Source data
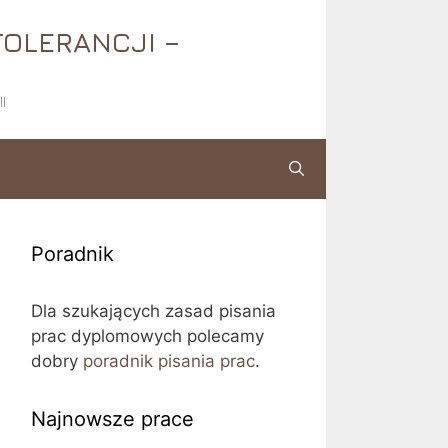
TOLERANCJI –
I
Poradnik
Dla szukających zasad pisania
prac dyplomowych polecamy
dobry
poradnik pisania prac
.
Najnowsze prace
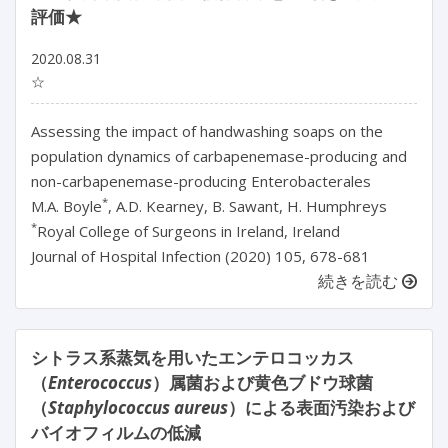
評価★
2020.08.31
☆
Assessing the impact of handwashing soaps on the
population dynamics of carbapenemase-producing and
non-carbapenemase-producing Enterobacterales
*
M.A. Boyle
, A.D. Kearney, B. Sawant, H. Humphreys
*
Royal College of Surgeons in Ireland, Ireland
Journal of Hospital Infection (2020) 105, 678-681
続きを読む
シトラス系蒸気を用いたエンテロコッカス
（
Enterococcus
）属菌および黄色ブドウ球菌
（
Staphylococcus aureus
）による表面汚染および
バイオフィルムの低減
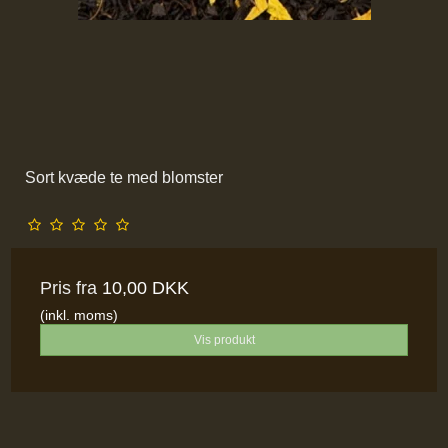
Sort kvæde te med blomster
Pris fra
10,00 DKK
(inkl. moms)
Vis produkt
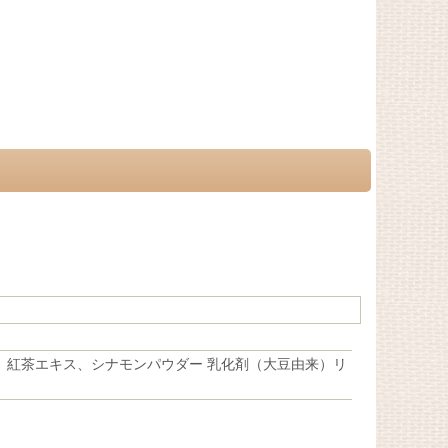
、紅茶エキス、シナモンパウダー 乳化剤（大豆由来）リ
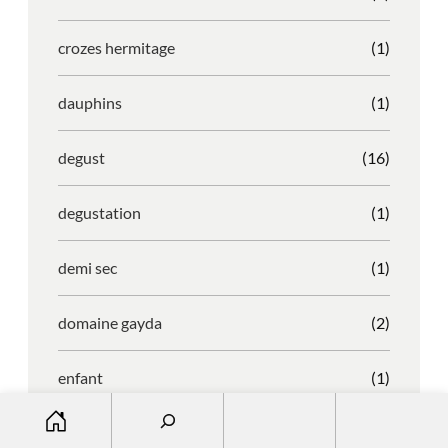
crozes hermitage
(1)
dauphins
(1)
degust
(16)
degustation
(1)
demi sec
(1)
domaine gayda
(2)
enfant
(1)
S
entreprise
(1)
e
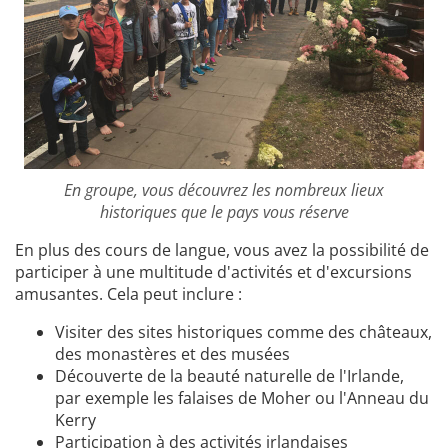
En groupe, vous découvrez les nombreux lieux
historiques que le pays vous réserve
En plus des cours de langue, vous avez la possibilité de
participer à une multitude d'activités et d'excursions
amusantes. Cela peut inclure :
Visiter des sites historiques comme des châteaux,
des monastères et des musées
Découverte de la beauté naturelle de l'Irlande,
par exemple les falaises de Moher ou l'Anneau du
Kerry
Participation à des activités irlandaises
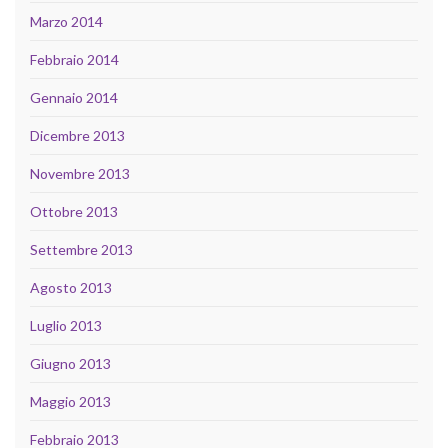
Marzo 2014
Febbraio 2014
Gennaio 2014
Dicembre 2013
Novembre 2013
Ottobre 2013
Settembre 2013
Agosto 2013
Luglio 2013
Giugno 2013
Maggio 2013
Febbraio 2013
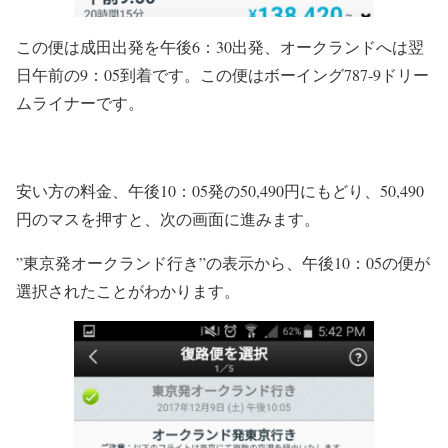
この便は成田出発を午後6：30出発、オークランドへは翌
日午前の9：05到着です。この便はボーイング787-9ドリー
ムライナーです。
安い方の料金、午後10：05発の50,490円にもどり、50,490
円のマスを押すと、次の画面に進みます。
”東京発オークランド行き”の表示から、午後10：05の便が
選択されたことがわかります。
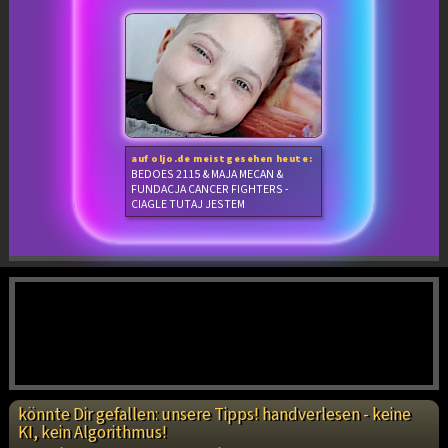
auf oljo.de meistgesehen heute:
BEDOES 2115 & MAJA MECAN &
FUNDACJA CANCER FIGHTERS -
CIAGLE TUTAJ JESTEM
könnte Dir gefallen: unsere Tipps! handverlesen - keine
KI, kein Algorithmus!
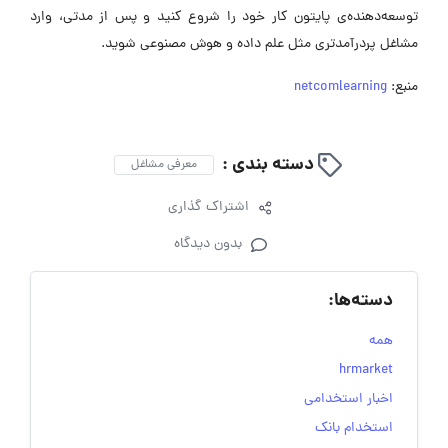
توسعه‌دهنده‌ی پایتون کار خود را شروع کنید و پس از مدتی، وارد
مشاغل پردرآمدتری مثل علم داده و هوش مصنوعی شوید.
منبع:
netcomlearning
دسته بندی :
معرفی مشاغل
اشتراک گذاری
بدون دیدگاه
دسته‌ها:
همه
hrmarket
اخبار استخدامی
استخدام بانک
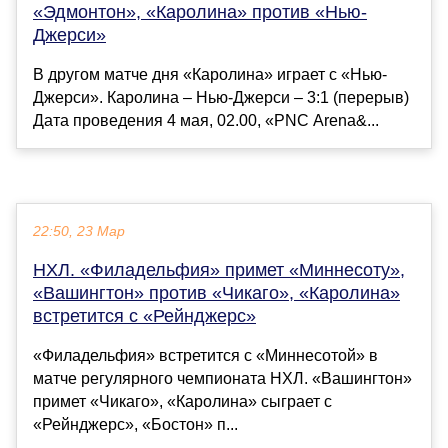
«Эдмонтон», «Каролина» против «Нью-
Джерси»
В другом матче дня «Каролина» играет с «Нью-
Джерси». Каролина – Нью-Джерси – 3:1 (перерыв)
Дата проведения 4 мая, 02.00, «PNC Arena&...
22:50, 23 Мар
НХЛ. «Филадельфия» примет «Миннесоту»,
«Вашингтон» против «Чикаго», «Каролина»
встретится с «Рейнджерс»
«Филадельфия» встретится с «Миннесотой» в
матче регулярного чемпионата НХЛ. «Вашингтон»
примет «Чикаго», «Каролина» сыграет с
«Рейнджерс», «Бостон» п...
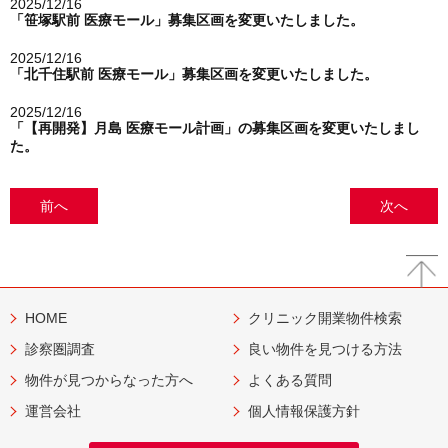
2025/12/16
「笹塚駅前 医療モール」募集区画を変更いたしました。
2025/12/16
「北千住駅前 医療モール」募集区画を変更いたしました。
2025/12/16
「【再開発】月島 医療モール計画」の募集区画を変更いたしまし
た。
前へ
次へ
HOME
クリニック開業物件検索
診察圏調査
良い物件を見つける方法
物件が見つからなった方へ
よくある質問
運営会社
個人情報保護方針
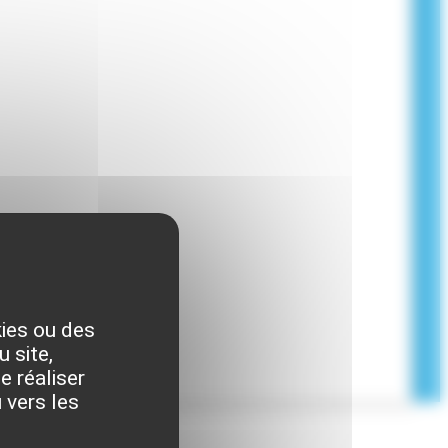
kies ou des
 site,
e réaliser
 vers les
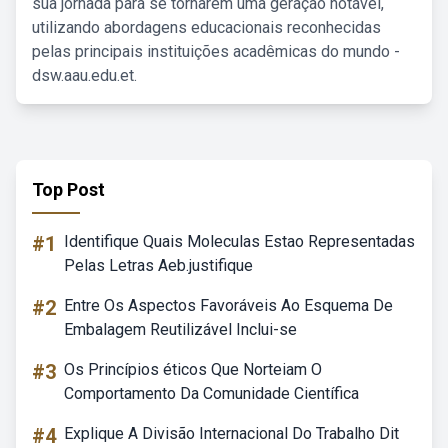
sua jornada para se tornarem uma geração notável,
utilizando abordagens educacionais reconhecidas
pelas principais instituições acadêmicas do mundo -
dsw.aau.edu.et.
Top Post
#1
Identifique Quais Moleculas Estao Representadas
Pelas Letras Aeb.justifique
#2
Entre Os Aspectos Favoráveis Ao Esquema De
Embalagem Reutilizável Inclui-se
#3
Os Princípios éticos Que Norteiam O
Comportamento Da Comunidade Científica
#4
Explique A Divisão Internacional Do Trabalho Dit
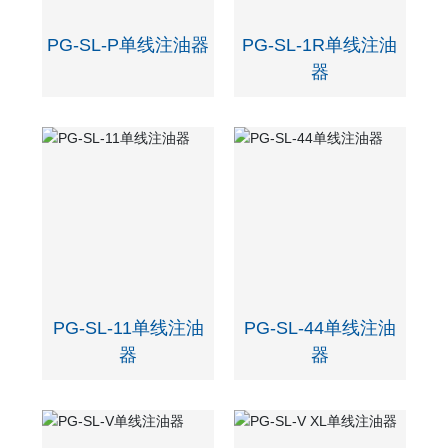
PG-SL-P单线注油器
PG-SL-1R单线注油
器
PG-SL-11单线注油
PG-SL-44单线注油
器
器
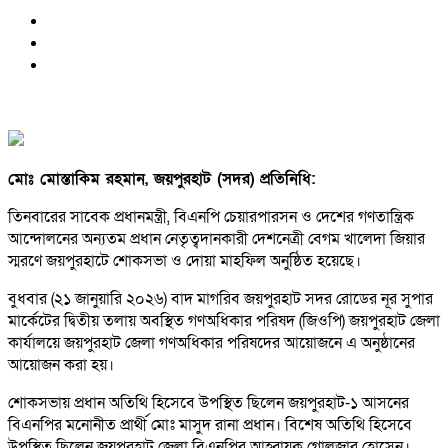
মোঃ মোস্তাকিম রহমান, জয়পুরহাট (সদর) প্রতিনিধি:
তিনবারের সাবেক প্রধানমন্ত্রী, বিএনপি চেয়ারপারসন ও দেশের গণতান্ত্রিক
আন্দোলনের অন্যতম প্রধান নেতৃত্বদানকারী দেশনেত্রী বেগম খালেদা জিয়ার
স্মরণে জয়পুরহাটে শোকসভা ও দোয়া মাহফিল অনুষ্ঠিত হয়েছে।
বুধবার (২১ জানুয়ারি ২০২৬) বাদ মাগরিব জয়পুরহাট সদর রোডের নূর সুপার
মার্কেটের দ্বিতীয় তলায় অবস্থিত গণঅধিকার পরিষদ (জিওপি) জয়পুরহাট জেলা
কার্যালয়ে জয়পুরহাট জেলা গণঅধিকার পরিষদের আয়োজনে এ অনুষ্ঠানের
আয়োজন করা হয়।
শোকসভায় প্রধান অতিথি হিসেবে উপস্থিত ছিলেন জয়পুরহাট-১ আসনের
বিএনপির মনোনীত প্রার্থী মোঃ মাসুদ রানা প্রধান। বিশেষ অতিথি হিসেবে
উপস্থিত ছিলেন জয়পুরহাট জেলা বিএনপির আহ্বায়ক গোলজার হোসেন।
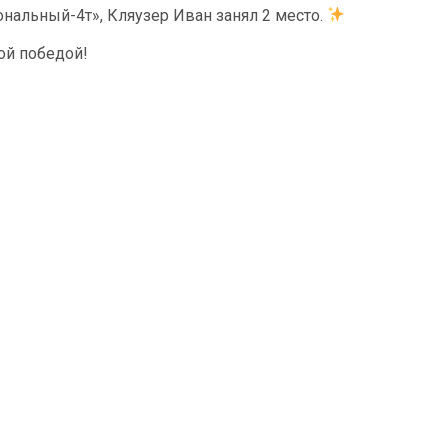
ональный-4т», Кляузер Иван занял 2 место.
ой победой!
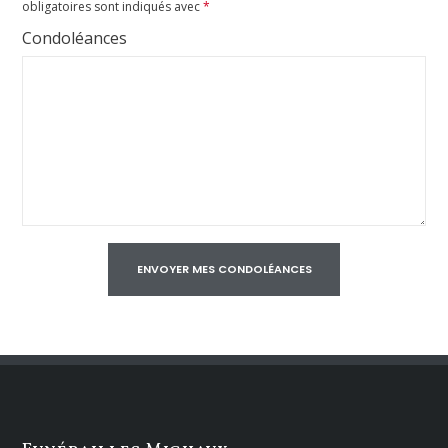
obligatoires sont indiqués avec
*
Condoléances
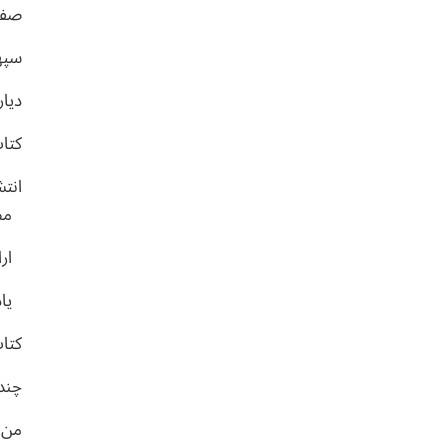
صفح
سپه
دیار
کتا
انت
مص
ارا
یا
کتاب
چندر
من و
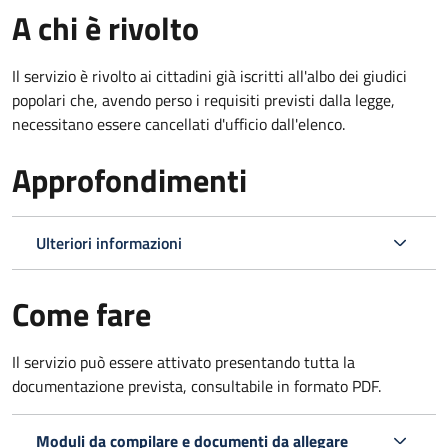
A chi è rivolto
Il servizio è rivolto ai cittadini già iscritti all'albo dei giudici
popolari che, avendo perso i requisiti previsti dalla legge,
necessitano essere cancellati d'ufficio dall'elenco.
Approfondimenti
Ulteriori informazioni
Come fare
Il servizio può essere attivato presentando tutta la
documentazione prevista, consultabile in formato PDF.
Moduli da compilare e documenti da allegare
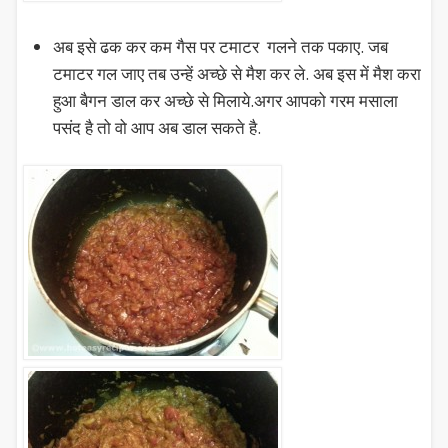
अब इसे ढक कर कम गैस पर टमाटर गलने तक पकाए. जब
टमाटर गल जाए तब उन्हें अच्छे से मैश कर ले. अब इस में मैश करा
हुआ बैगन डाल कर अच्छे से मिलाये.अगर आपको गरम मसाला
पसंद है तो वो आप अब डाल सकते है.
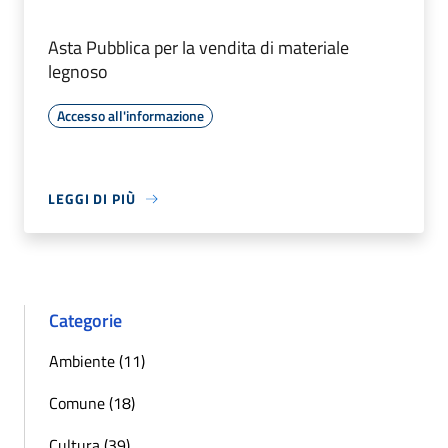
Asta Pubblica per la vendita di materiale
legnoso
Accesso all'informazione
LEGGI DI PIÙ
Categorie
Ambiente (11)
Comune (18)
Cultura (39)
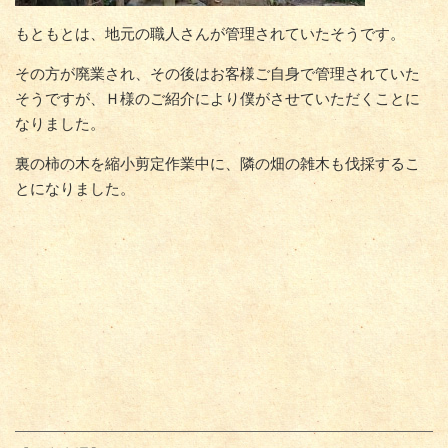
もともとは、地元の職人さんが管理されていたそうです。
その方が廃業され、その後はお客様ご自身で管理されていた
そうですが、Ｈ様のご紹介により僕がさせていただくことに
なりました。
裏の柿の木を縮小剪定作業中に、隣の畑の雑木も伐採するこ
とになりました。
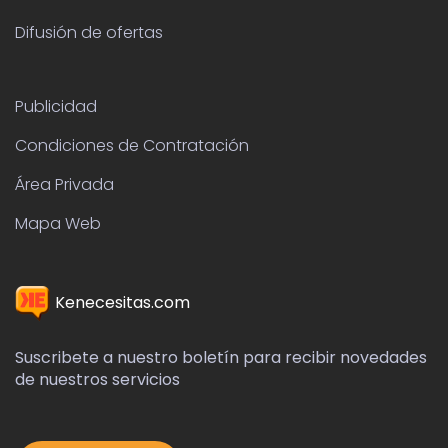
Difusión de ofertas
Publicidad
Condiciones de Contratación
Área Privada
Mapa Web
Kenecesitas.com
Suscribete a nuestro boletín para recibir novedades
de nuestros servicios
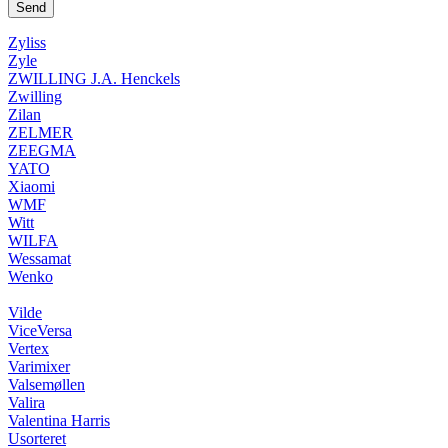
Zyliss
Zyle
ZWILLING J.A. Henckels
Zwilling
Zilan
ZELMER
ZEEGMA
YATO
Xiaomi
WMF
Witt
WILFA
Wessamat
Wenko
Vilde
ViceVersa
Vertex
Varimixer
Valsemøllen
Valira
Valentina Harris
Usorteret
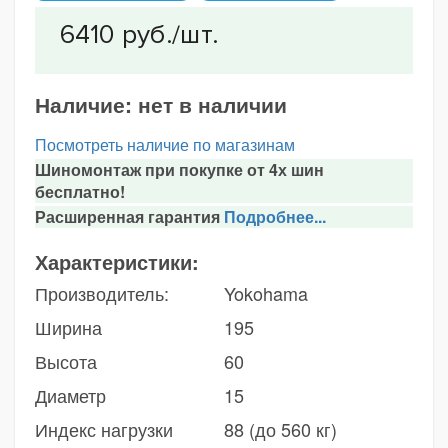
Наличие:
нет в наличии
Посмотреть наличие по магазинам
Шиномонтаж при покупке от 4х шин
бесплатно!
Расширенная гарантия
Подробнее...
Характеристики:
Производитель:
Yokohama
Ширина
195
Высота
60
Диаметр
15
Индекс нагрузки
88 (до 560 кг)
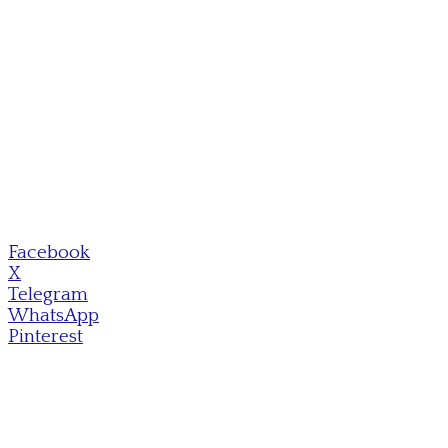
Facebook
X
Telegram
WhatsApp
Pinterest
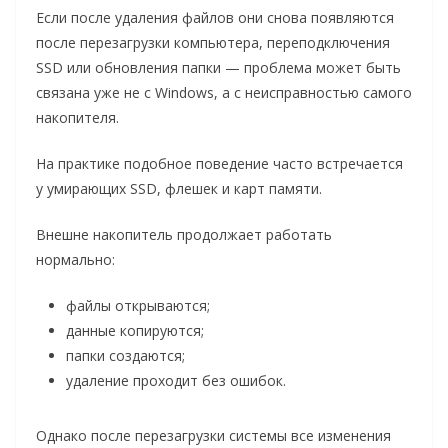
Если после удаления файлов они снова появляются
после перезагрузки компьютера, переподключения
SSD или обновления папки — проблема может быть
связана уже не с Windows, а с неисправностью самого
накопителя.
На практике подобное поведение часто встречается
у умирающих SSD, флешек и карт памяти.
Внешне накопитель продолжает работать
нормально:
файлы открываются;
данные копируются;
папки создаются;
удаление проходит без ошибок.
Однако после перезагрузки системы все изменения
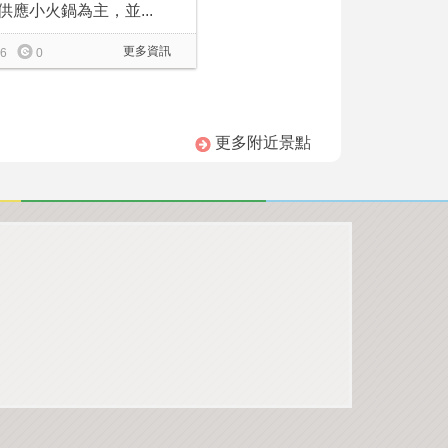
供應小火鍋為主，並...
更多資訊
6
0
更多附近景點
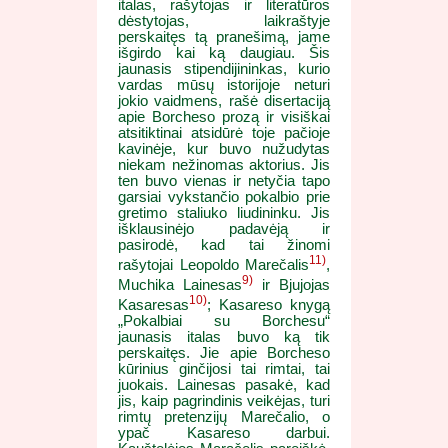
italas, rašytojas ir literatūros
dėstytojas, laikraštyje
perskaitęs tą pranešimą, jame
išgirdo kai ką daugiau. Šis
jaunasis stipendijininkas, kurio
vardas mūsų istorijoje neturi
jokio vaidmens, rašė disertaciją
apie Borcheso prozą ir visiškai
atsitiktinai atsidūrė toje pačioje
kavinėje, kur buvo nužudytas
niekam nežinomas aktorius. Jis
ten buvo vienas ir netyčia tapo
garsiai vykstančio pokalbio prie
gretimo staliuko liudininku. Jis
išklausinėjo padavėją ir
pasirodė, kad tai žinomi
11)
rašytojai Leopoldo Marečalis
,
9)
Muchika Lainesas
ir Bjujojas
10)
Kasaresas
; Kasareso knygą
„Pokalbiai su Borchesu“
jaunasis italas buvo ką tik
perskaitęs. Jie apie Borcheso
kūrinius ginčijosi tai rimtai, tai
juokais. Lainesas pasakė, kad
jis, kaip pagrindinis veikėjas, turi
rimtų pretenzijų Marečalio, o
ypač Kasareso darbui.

Exercise instructions:
Every line above that has the string "перезагрузки" needs to be copied.

Your solution:
после перезагрузки компьютера, переподключения
Однако после перезагрузки системы все изменения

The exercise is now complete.